FANAL -- Financial Activity News Alerting Language Modeling Framework
Urjitkumar Patel, Fang-Chun Yeh, Chinmay Gondhalekar, Hari Nalluri
TL;DR
FANAL, a finance-focused, BERT-based framework, tackles real-time financial news categorization across 12 categories using a silver-labeling pipeline (XGB) and a novel ORPO-tuned variant (ORBERT) to address class imbalance. It combines cross-entropy and ORPO loss functions with parameter-efficient fine-tuning (LoRA) and an Entity Relevance Module to balance performance and efficiency. Compared against GPT-4o, Llama-3.1, and Phi-3, FANAL demonstrates competitive accuracy with substantially lower costs and faster inference, particularly in resource-constrained environments. The work contributes a practical blueprint for finance NLP that emphasizes data efficiency, calibration, and real-time applicability, with potential for broader adoption in financial intelligence and risk analysis.
Abstract
In the rapidly evolving financial sector, the accurate and timely interpretation of market news is essential for stakeholders needing to navigate unpredictable events.
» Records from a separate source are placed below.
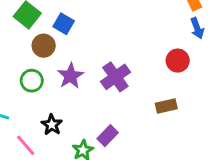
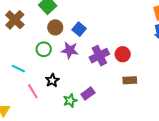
blue square: (64, 24) -> (79, 29), moved
red circle: (178, 61) -> (123, 54), moved
purple star: (70, 76) -> (70, 50), turned 30

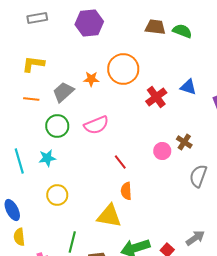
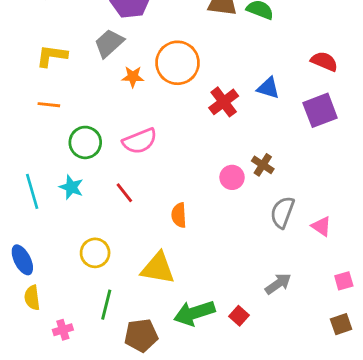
gray trapezoid: (63, 92) -> (109, 43), moved
cyan star: (47, 158) -> (71, 187), turned 30
red line: (120, 162) -> (124, 193), moved
orange semicircle: (126, 191) -> (179, 215), moved
yellow circle: (57, 195) -> (95, 253), moved
gray arrow: (195, 238) -> (278, 284), moved

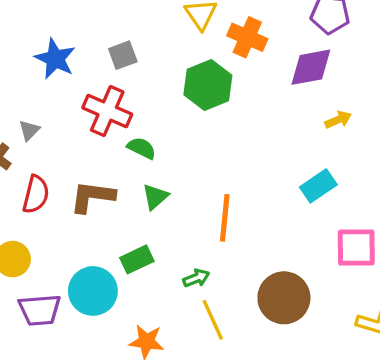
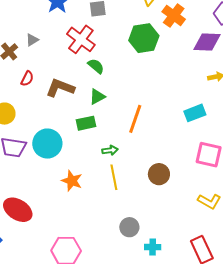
red semicircle: (36, 194) -> (27, 79), size x0.7
green rectangle: (137, 259) -> (86, 123), moved
brown circle: (284, 298) -> (159, 174), size x0.7

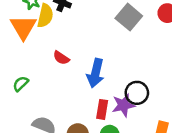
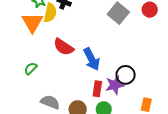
red semicircle: (61, 58) -> (64, 47), size x1.5
blue arrow: (96, 73) -> (92, 59), turned -40

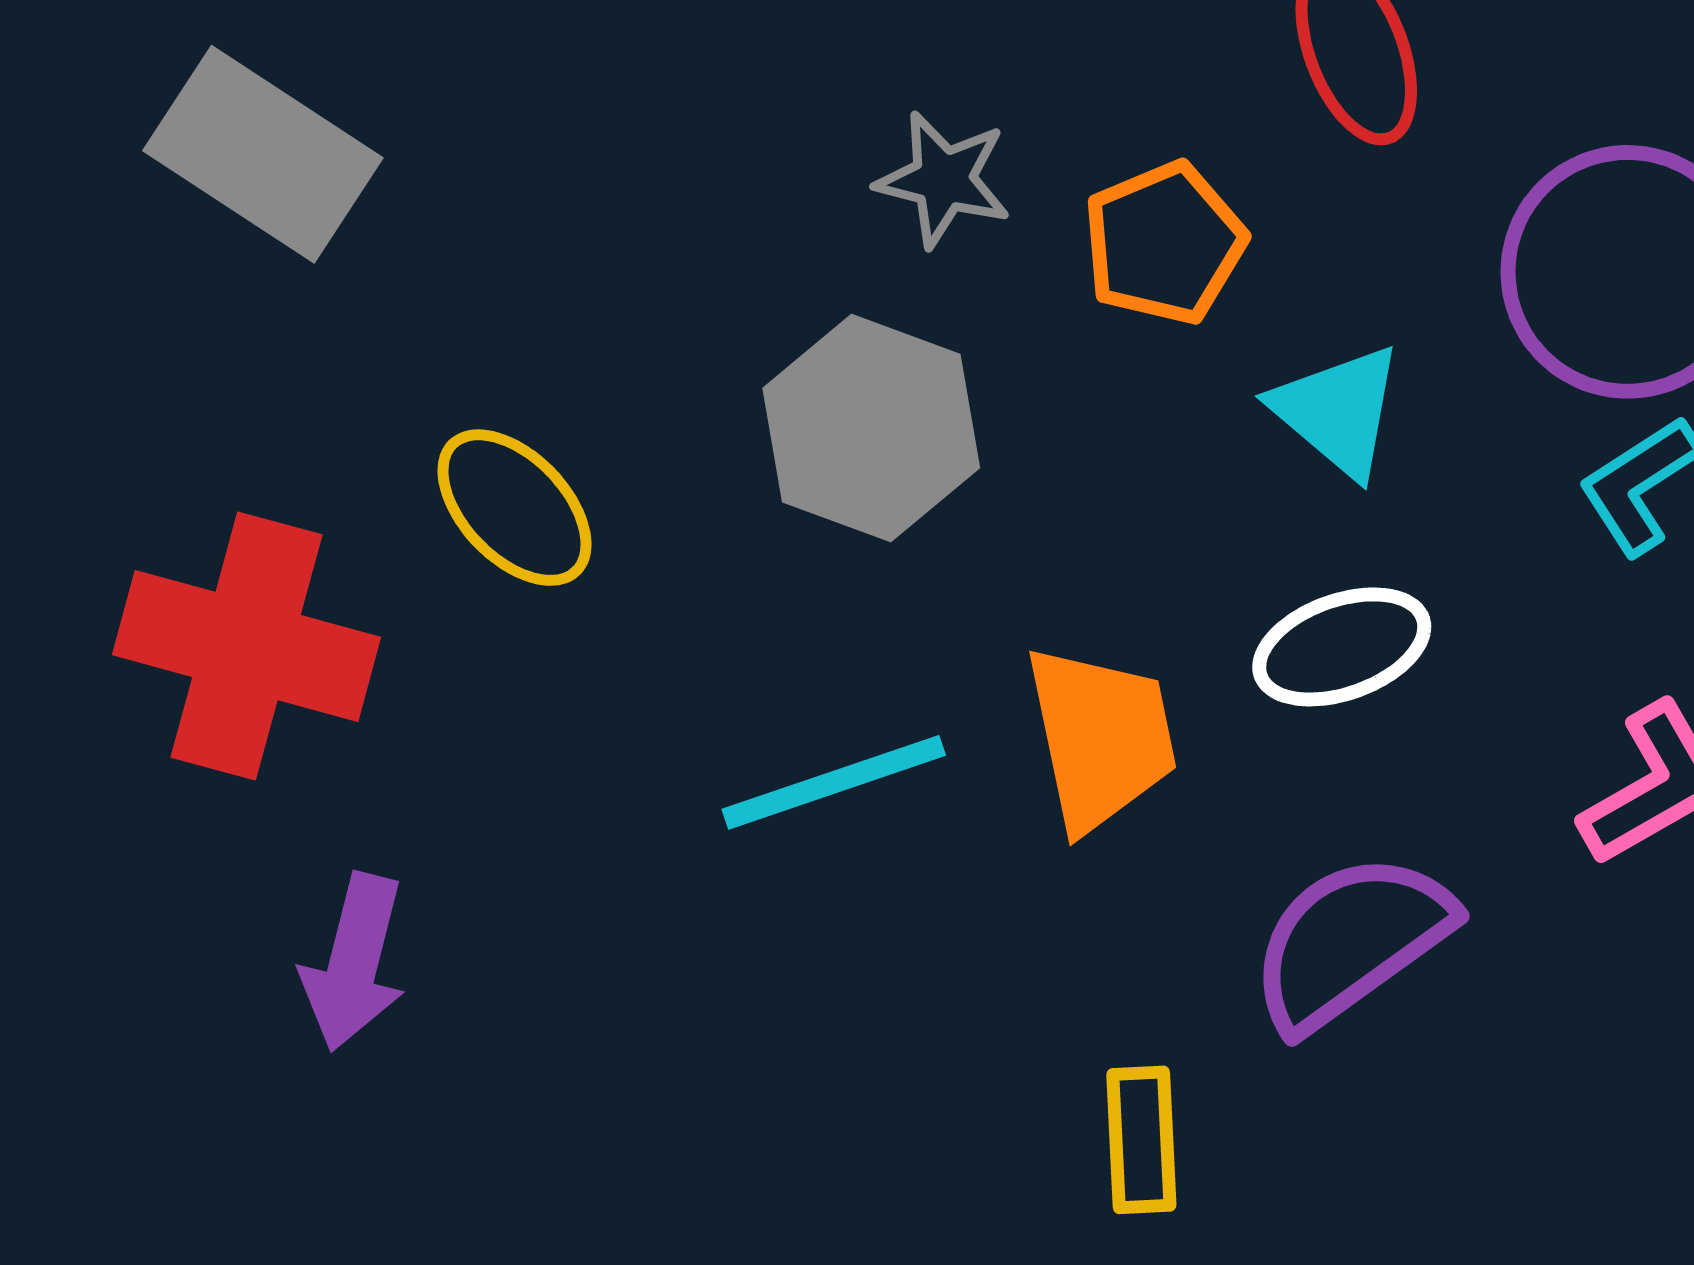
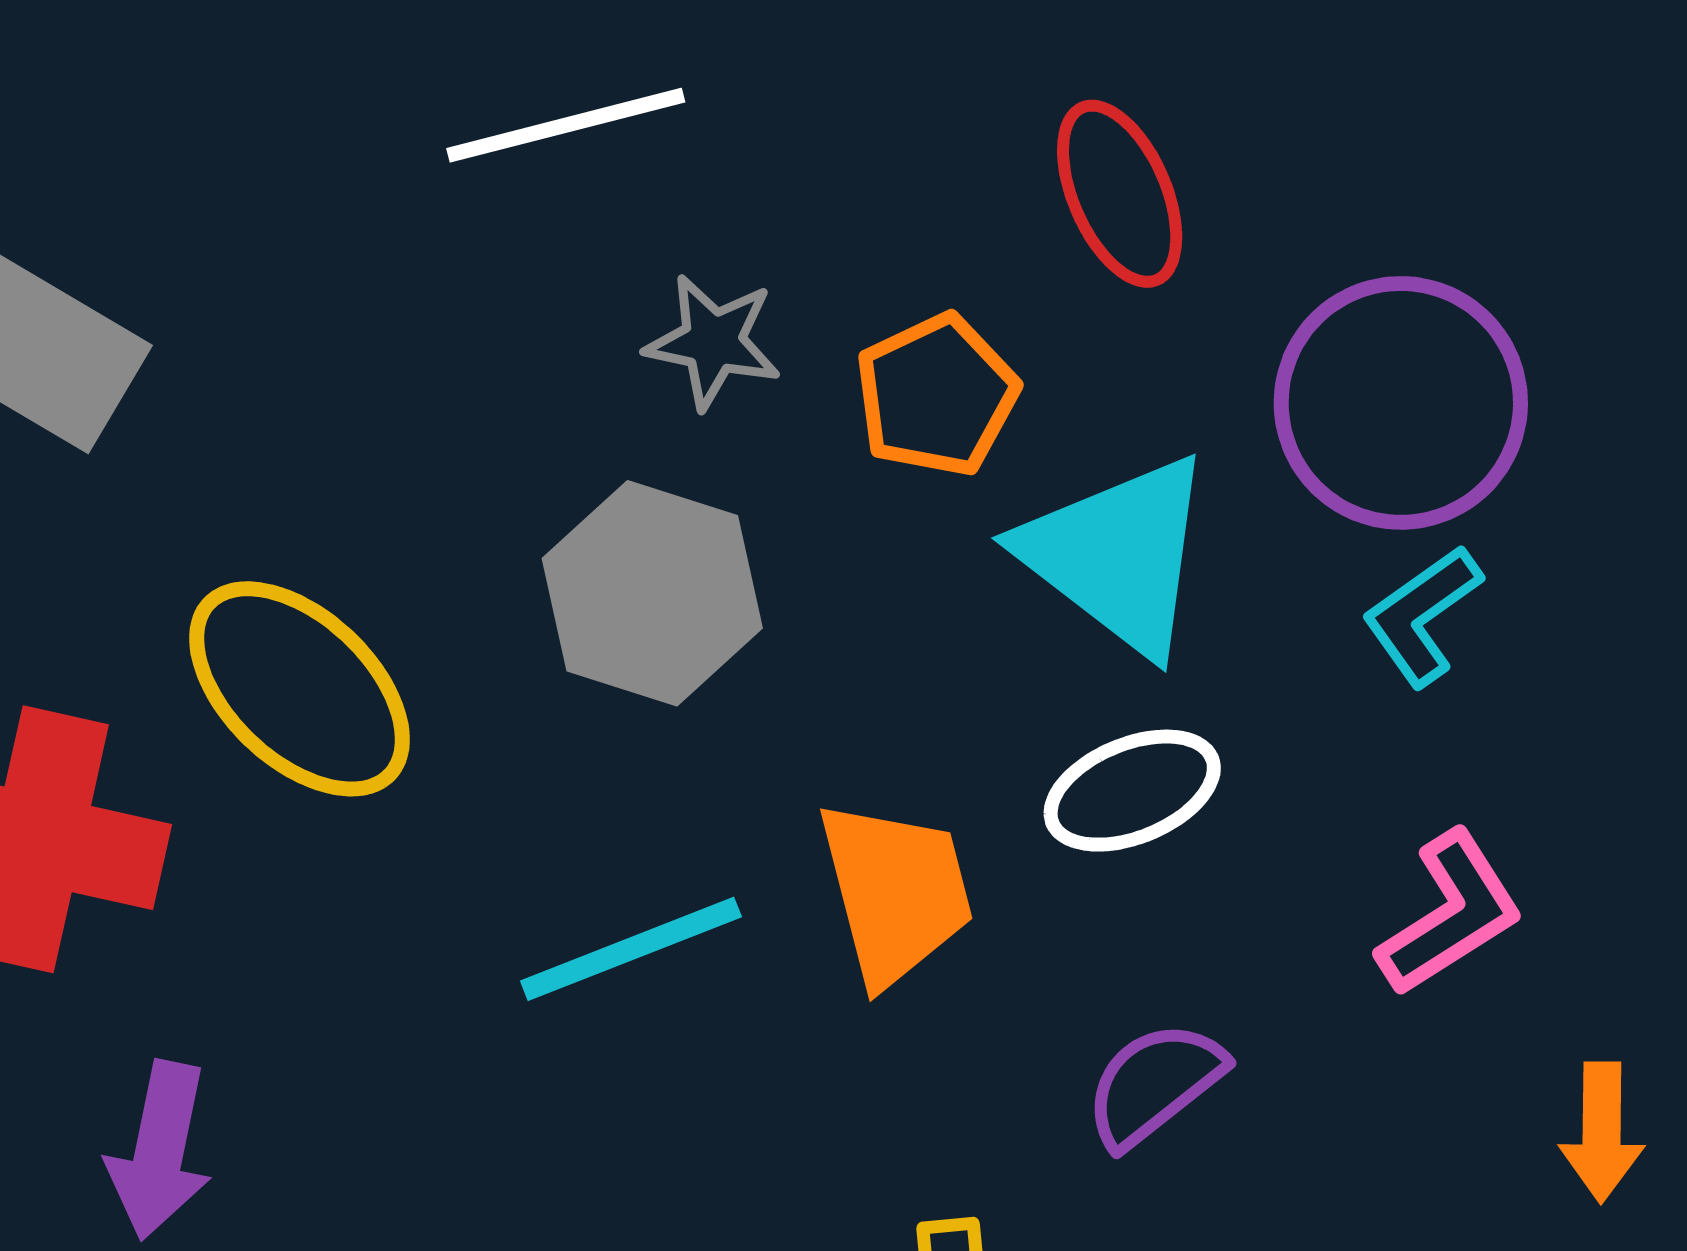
cyan triangle: (1338, 411) -> (1117, 555), size x1.5
yellow ellipse: (514, 508) -> (299, 689), size x1.4
purple semicircle: (1351, 941) -> (1154, 1084), size x0.7

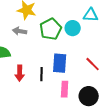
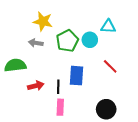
red line: (93, 64) -> (110, 66), moved
red arrow: (20, 73) -> (36, 86), turned -105
pink rectangle: (65, 89) -> (60, 107), moved

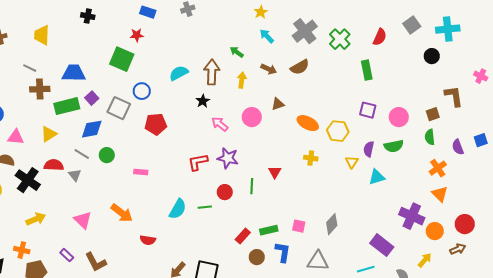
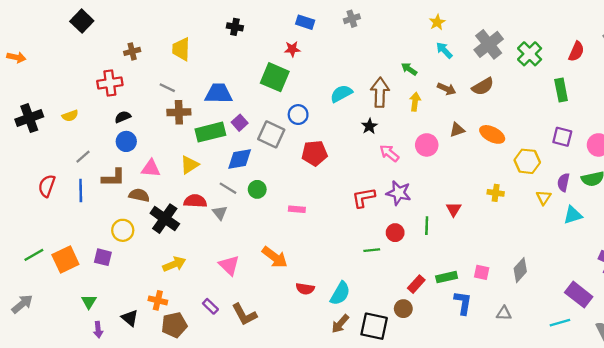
orange ellipse: (308, 123) -> (492, 134), moved
cyan semicircle: (178, 209) -> (340, 293), moved
brown circle: (257, 257) -> (403, 309), moved
gray triangle: (318, 261) -> (504, 313), size x0.6

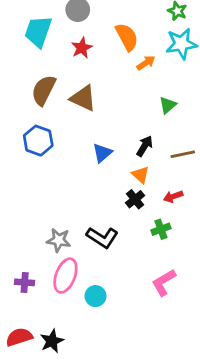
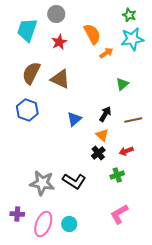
gray star: (59, 240) -> (42, 183), size x1.4
pink ellipse: (65, 276) -> (43, 224), moved

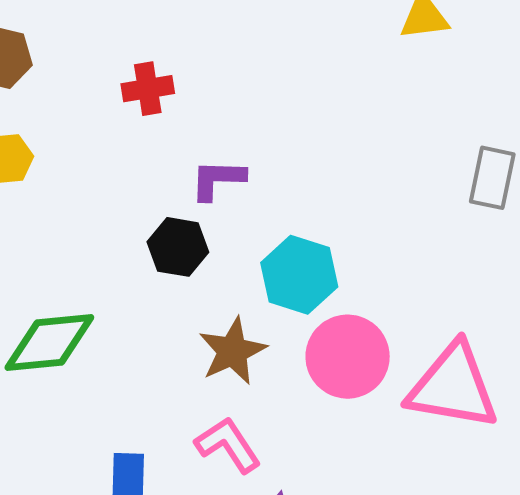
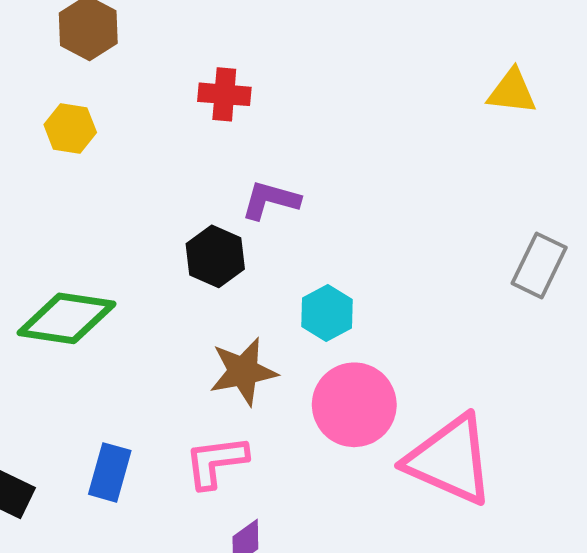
cyan hexagon: (299, 275) -> (327, 313), size x0.7
pink L-shape: (228, 445) -> (216, 462), turned -78

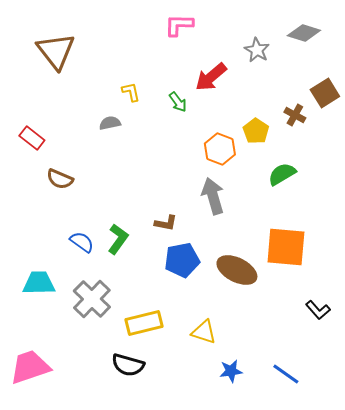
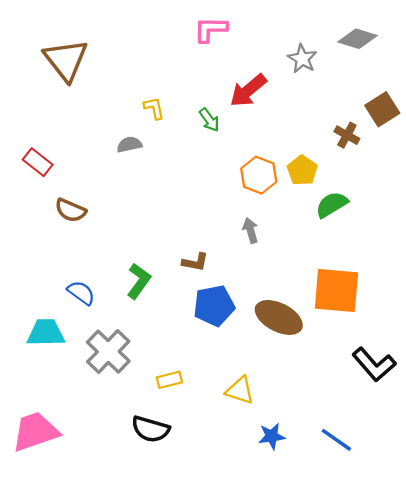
yellow pentagon: (256, 131) -> (302, 170), moved
gray arrow: (213, 196) -> (251, 230), size x0.6
blue semicircle: (82, 242) -> (81, 293), moved
black L-shape: (318, 310) -> (374, 365), size x1.5
yellow rectangle: (144, 323) -> (169, 380), size x0.6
This paper introduces FANAL (Financial Activity News Alerting Language Modeling Framework), a specialized BERT-based framework engineered for real-time financial event detection and analysis, categorizing news into twelve distinct financial categories. FANAL leverages silver-labeled data processed through XGBoost and employs advanced fine-tuning techniques, alongside ORBERT (Odds Ratio BERT), a novel variant of BERT fine-tuned with ORPO (Odds Ratio Preference Optimization) for superior class-wise probability calibration and alignment with financial event relevance. We evaluate FANAL's performance against leading large language models, including GPT-4o, Llama-3.1 8B, and Phi-3, demonstrating its superior accuracy and cost efficiency. This framework sets a new standard for financial intelligence and responsiveness, significantly outstripping existing models in both performance and affordability.